What Changes With AI
Traditional customer research: 8–15 interviews, 30–60 hours per researcher to synthesize. AI doesn't reduce the number of interviews you need (that's about quality of signal, not volume of data). It reduces the synthesis time from weeks to days and surfaces patterns humans miss.
Interview Prep
AI helps with prep: research the participant's public footprint, draft a tailored interview guide, propose questions based on what gaps your prior interviews left. Prep time per interview drops from 90 minutes to 25.
Interviewing
Keep this human. AI co-pilots during live interviews distract. Record with consent; transcribe later. The human researcher reads the room.
Transcription Done Right
AI transcription with speaker labels and timestamps. Near-perfect on clear audio. The transcript becomes the searchable source of truth for everything downstream.
Synthesis Across Interviews
The biggest AI win. Across 12 interview transcripts, AI surfaces: common phrases, repeated objections, surprising mentions, contradictions between participants. The researcher reviews and validates. Synthesis time: 30 hours → 4 hours.
- • AI is good at patterns; humans are needed for meaning.
- • AI can miss the most important quote because it's only said once.
- • Always validate AI-surfaced themes against the original transcripts.
Identifying Patterns vs Imposing Them
AI is prone to confirmation bias if you prompt it with hypotheses. Better: ask AI to summarize what each participant said in their own words first, then look for patterns across summaries. Less leading.
Reporting Findings
AI drafts the research report from the synthesis. Human researcher refines and adds judgment. Report time: 8 hours → 2.

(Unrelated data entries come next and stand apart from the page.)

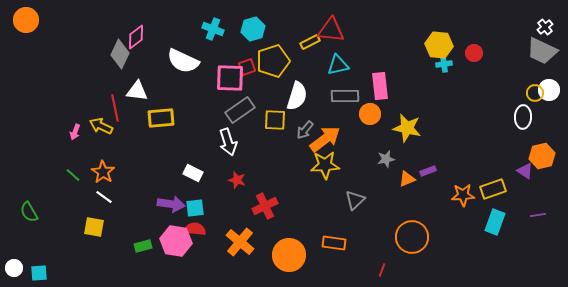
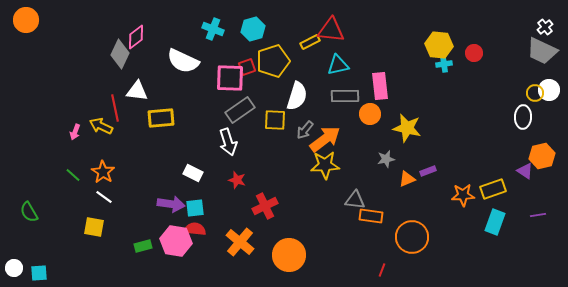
gray triangle at (355, 200): rotated 50 degrees clockwise
orange rectangle at (334, 243): moved 37 px right, 27 px up
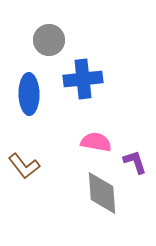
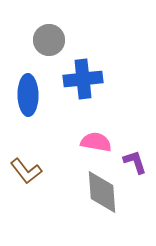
blue ellipse: moved 1 px left, 1 px down
brown L-shape: moved 2 px right, 5 px down
gray diamond: moved 1 px up
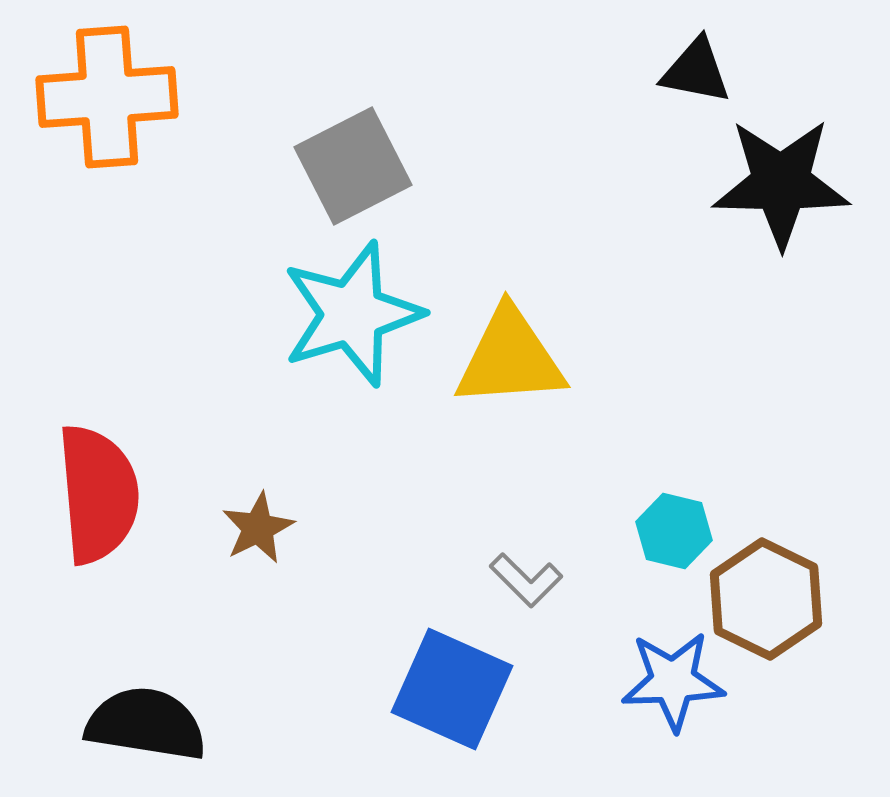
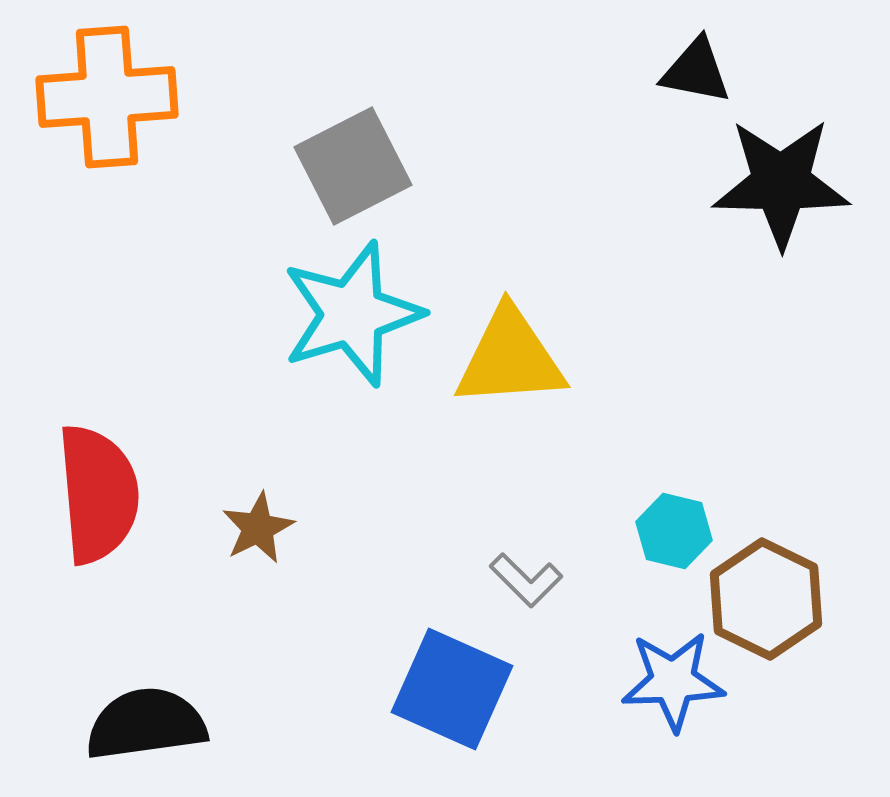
black semicircle: rotated 17 degrees counterclockwise
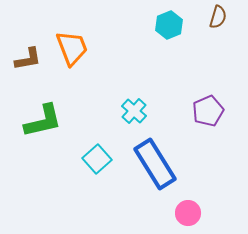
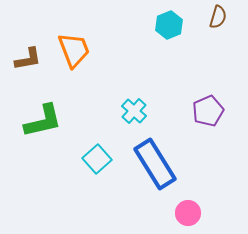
orange trapezoid: moved 2 px right, 2 px down
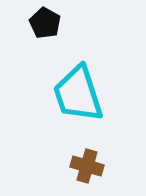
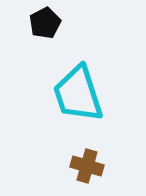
black pentagon: rotated 16 degrees clockwise
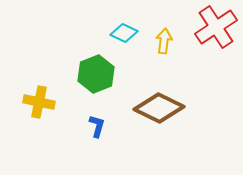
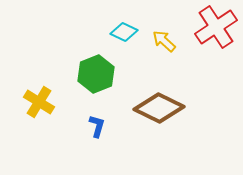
cyan diamond: moved 1 px up
yellow arrow: rotated 55 degrees counterclockwise
yellow cross: rotated 20 degrees clockwise
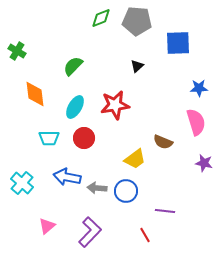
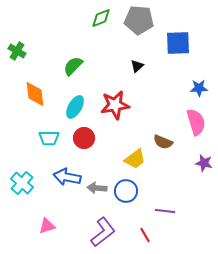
gray pentagon: moved 2 px right, 1 px up
pink triangle: rotated 24 degrees clockwise
purple L-shape: moved 13 px right; rotated 8 degrees clockwise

The researchers who use AI well still spend the same time on interviews. They spend less time on transcription and synthesis — and more time interpreting what the findings actually mean for the product.
See AI content strategy framework.
FAQ
How many interviews? Same as before AI. 8–15 for most product questions.
Tools? Several capable. Test on a small batch first.
Privacy? BAA or DPA with vendors. Anonymize transcripts before AI processing if sensitive.